From: Tom Tucker <tom-7bPotxP6k4+P2YhJcF5u+vpXobYPEAuW@public.gmane.org>
To: Ralph Campbell <ralph.campbell-h88ZbnxC6KDQT0dZR+AlfA@public.gmane.org>
Cc: Tom Tucker <tom-/Yg/VP3ZvrM@public.gmane.org>,
"linux-rdma-u79uwXL29TY76Z2rM5mHXA@public.gmane.org"
<linux-rdma-u79uwXL29TY76Z2rM5mHXA@public.gmane.org>,
"garlick-i2BcT+NCU+M@public.gmane.org"
<garlick-i2BcT+NCU+M@public.gmane.org>,
"acook-osxm6dDZNBBZx8iatJs59jGjJy/sRE9J@public.gmane.org"
<acook-osxm6dDZNBBZx8iatJs59jGjJy/sRE9J@public.gmane.org>
Subject: Re: [RFC PATCH 2/2] IB/uverbs: Add support for user registration of mmap memory
Date: Thu, 02 Dec 2010 14:24:35 -0600 [thread overview]
Message-ID: <4CF80083.2040907@opengridcomputing.com> (raw)
In-Reply-To: <1291318531.24256.272.camel-/vjeY7uYZjrPXfVEPVhPGq6RkeBMCJyt@public.gmane.org>
Personally I think the biggest issue is that I don't think the pfn to dma
address mapping logic is portable.
On 12/2/10 1:35 PM, Ralph Campbell wrote:
> I understand the need for something like this patch since
> the GPU folks would also like to mmap memory (although the
> memory is marked as vma->vm_flags& VM_IO).
>
> It seems to me that duplicating the page walking code is
> the wrong approach and exporting a new interface from
> mm/memory.c is more appropriate.
>
Perhaps, but that's kernel proper (not a module) and has it's own issues.
For example, it represents an exported kernel interface and therefore a
kernel compatability commitment going forward. I suggest that a new kernel
interface is a separate effort that this code code utilize going forward.
> Also, the quick check to find_vma() is essentially duplicated
> if get_user_pages() is called
You need to know the type before you know how to handle it. Unless you
want to tear up get_user_pages, i think this non-performance path double
lookup is a non issue.
> and it doesn't handle the case
> when the region spans multiple vma regions with different flags.
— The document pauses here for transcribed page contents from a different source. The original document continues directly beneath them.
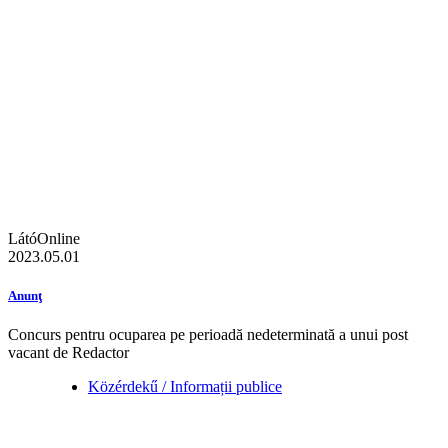
LátóOnline
2023.05.01
Anunţ
Concurs pentru ocuparea pe perioadă nedeterminată a unui post
vacant de Redactor
Közérdekű / Informații publice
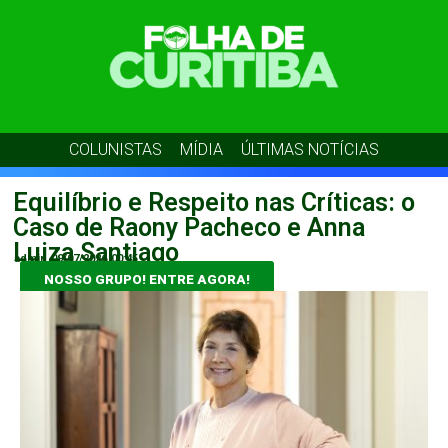
COLUNISTAS
MÍDIA
ÚLTIMAS NOTÍCIAS
Equilíbrio e Respeito nas Críticas: o
Caso de Raony Pacheco e Anna
Luiza Santiago
admin
09/07/2026
00:45
NOSSO GRUPO! ENTRE AGORA!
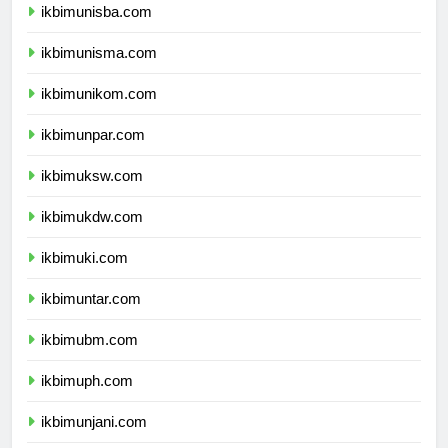
ikbimunisba.com
ikbimunisma.com
ikbimunikom.com
ikbimunpar.com
ikbimuksw.com
ikbimukdw.com
ikbimuki.com
ikbimuntar.com
ikbimubm.com
ikbimuph.com
ikbimunjani.com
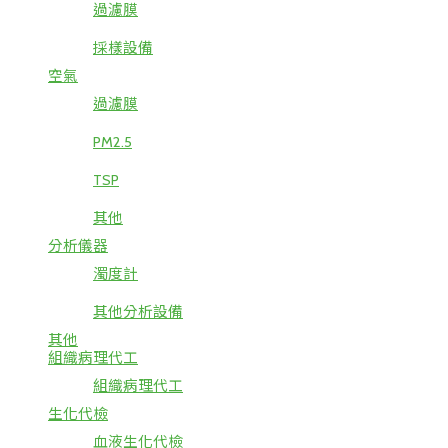
過濾膜
採樣設備
空氣
過濾膜
PM2.5
TSP
其他
分析儀器
濁度計
其他分析設備
其他
組織病理代工
組織病理代工
生化代檢
血液生化代檢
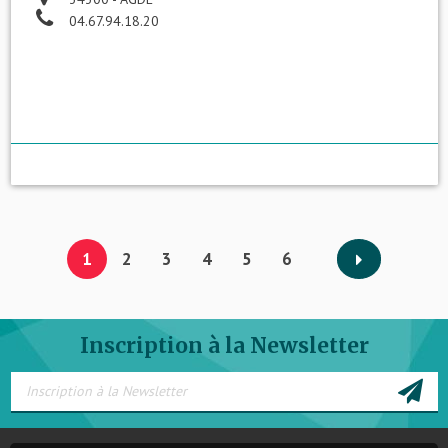
04.67.94.18.20
1
2
3
4
5
6
Inscription à la Newsletter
Actually, it specifically does not allow that and I'm not sure that is
something you would want to support.
> Maybe we can modify get_user_pages to have a new flag which
> allows VM_PFNMAP segments to be accessed as IB memory regions.
> The problem is that VM_PFNMAP means there is no corresponding
> struct page to handle reference counting. What happens if the
> device that exports the VM_PFNMAP memory is hot removed?
Bus Address Error.
> Can the device reference count be incremented to prevent that?
>
I don't think that would go in this code, it would go in the driver that
gave the user the address in the first place.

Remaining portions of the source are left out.